Chase Bank Head of Innovation, Lillian Kiplagat says that Chase Bank backs startups that have two things. ” One is that they actually solve a need in the ecosystem or society, which Paykind does. The second is the people, the protagonists, the leaders of the startup or organization.” She said the constant persistence to arrange a meeting by Rodgers and Sam Masinde, the CTO made her team want to see what they had to offer.

“Before the meeting was over, we knew that this was something we wanted to go with. As Chase Bank, we are a little part of the greatness that PayKind is and we are happy to be a part of that.” Chase Bank has always set its self apart from other financial institutions by offering support to SMEs and tech entrepreneurs, especially in financial tech where they offer integration opportunities, something Paykind has taken advantage of.

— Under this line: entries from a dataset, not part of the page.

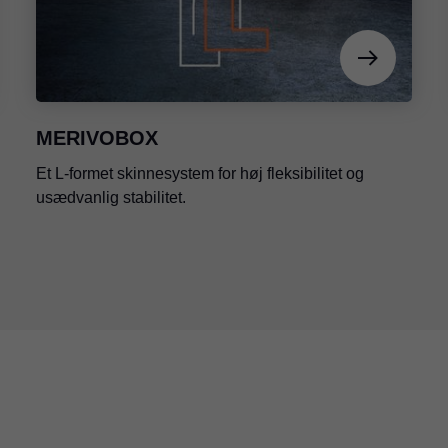
MERIVOBOX
Et L-formet skinnesystem for høj fleksibilitet og
usædvanlig stabilitet.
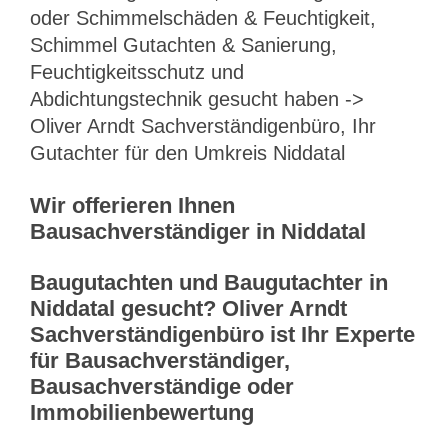
oder Schimmelschäden & Feuchtigkeit,
Schimmel Gutachten & Sanierung,
Feuchtigkeitsschutz und
Abdichtungstechnik gesucht haben ->
Oliver Arndt Sachverständigenbüro, Ihr
Gutachter für den Umkreis Niddatal
Wir offerieren Ihnen
Bausachverständiger in Niddatal
Baugutachten und Baugutachter in
Niddatal gesucht? Oliver Arndt
Sachverständigenbüro ist Ihr Experte
für Bausachverständiger,
Bausachverständige oder
Immobilienbewertung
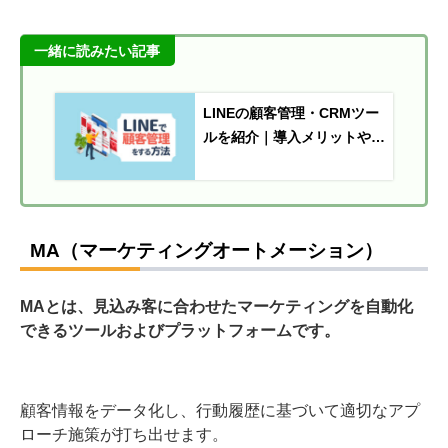
一緒に読みたい記事
LINEの顧客管理・CRMツー
ルを紹介｜導入メリットや活
用事例も解説
MA（マーケティングオートメーション）
MAとは、見込み客に合わせたマーケティングを自動化
できるツールおよびプラットフォームです。
顧客情報をデータ化し、行動履歴に基づいて適切なアプ
ローチ施策が打ち出せます。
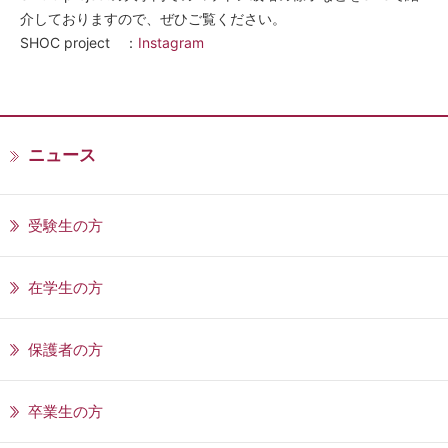
介しておりますので、ぜひご覧ください。
SHOC project ：
Instagram
ニュース
受験生の方
在学生の方
保護者の方
卒業生の方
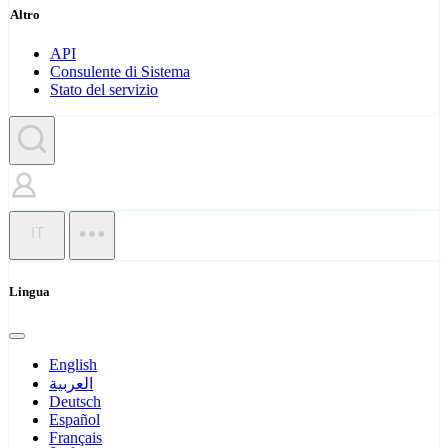
Altro
API
Consulente di Sistema
Stato del servizio
IT
Lingua
English
العربية
Deutsch
Español
Français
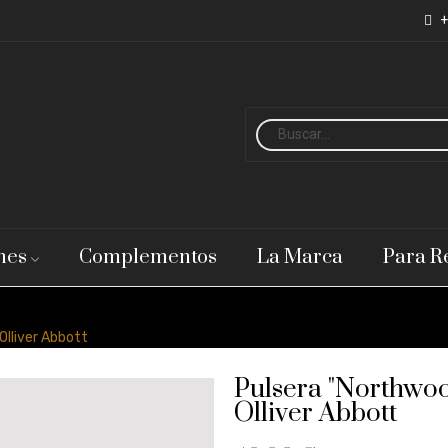
+
nes
Complementos
La Marca
Para R
Olliver Abbott
Pulsera "Northwoo
Olliver Abbott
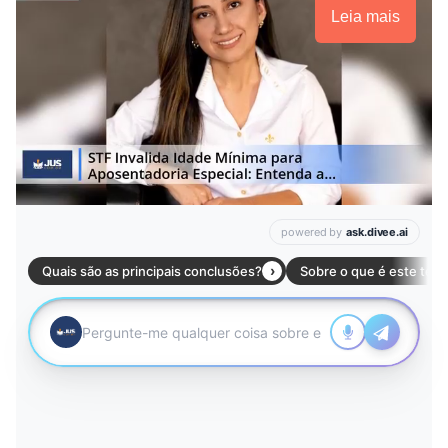
Leia mais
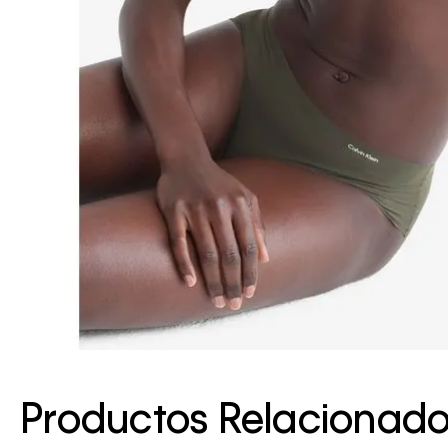
Productos Relacionad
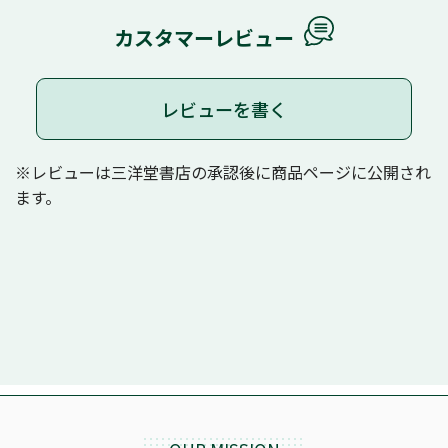
カスタマーレビュー
レビューを書く
※レビューは三洋堂書店の承認後に商品ページに公開され
ます。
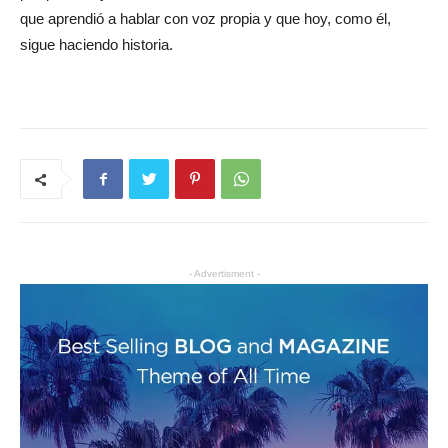
que aprendió a hablar con voz propia y que hoy, como él,
sigue haciendo historia.
- Advertisment -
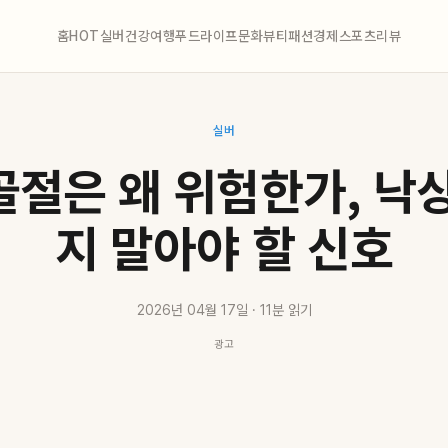
홈
HOT
실버
건강
여행
푸드
라이프
문화
뷰티
패션
경제
스포츠
리뷰
실버
골절은 왜 위험한가, 낙상
지 말아야 할 신호
2026년 04월 17일 · 11분 읽기
광고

CEO of Nailab, Sam Gichuru told of the journey that Rodgers Muhandi went through to get Paykind to where it is now. From virtual incubation at Nailab for a year as Rodgers lived in Nakuru (Sam calls him a villager for that!), to his persistence in getting his idea funded by Savannah Fund and being one of the two African startups to be incubated at 500 startups in Silicon Valley,  San Francisco, Sam said that the founders character played a big role in the success of the company.

When Rodgers came to him with an idea of a loyalty card that people could use at different petrol stations-which clearly would beat the point of it, being ‘loyal’-he knew that there was a lot to be done to come up with a viable idea. Luckily, Rodgers was open to criticism and advice. This saw the move of his solution to a card to be used by students instead of pocket money to Paykind.

If this is not testament to the struggles and challenges that a startup and its founders has to go through to get to be a worthwhile and successful product, then I do not know what is. Paykind hopes to restore people’s faith and confidence in giving aid as you can finally be sure that your money is making a difference.